Part of what makes this exploration into such a dark terrain successful is how it harnesses humour to warm and to endear, there are some beautiful and side-splitting one-liners littered throughout. Some even crossing a line, making our laughter questionable, but in the age of political correctness, perhaps theatre and art is the last place in which we can have a frank discourse without fear of repercussions. In this tightly wound script, beautiful monologues also appear; in closing scenes, the detailing of ‘a bomb ripping through crowds amassed at a footy match’ leaves a grubby impression post-performance, you wish to scrub away.

The interchanging scenes and revolving curtain are a sumptuous affair, deliberately chaotic scene changes with their rough edges help frame this production’s frenetic energy as whole. Together with an interspersing soundtrack, the work is given an almost cinematic quality, Red Stitch continue to prove that it doesn’t take money, but imagination to create works high on production values and aesthetics. The performances given are faultless, and co-directors Brett Cousins and Ella Caldwell prove a successful partnership.
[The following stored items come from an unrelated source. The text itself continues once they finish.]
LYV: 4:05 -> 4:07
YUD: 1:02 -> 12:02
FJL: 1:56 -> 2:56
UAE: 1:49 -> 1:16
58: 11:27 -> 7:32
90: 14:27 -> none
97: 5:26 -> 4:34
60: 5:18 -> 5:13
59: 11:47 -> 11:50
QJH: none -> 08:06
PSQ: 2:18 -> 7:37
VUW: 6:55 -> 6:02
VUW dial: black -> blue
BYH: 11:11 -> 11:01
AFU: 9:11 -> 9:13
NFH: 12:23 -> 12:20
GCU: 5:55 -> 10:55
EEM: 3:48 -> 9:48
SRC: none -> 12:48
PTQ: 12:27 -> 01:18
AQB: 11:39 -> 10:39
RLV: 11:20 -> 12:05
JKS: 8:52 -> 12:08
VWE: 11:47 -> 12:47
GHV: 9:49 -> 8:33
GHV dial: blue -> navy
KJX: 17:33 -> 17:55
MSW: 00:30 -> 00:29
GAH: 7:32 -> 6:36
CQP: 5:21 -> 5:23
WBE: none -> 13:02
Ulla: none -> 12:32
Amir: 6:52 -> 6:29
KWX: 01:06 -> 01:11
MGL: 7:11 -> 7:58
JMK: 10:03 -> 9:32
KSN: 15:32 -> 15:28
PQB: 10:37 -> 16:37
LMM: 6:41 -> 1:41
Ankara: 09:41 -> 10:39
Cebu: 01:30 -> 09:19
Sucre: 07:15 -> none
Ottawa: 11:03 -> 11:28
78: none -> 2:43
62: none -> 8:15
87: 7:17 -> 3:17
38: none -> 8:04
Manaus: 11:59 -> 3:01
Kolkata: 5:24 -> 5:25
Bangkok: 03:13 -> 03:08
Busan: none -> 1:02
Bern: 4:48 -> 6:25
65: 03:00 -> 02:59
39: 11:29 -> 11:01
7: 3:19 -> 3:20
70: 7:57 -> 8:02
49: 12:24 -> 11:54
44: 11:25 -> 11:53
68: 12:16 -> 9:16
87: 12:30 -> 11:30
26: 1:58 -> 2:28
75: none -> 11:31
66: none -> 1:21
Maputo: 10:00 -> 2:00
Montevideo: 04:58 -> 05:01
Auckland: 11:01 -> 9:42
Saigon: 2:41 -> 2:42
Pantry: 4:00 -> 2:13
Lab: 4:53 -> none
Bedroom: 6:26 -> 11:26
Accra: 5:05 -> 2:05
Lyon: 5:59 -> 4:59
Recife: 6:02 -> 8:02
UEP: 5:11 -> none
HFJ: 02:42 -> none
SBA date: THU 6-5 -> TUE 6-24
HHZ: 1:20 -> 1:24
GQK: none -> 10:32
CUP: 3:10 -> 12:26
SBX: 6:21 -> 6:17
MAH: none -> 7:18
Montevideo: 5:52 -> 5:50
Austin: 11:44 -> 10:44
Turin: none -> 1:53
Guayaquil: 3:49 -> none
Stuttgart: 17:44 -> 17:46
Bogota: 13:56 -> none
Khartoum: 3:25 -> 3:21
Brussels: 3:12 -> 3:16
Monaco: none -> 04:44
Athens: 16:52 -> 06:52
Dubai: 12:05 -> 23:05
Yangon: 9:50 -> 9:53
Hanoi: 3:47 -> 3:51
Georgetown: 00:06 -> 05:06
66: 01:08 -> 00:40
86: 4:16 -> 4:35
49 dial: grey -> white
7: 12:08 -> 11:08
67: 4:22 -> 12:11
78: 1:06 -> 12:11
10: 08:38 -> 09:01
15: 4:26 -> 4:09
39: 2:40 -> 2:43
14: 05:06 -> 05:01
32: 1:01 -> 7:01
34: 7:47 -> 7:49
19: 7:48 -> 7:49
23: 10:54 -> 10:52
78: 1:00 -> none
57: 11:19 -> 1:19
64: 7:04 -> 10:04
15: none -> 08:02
Fury takes no sides, and doesn’t present a situation where an “us and them” could in anyway emerge and, yes, for some this could be an uncomfortable experience but, Australia, we do need to talk. Though much can be said about how, outside of the theatre, a work’s message can, sometimes, be lost; for argument’s sake, let us ignore this and, perhaps, hold onto hope that something of this work can infiltrate into greater society, because conversations like this are sorely needed.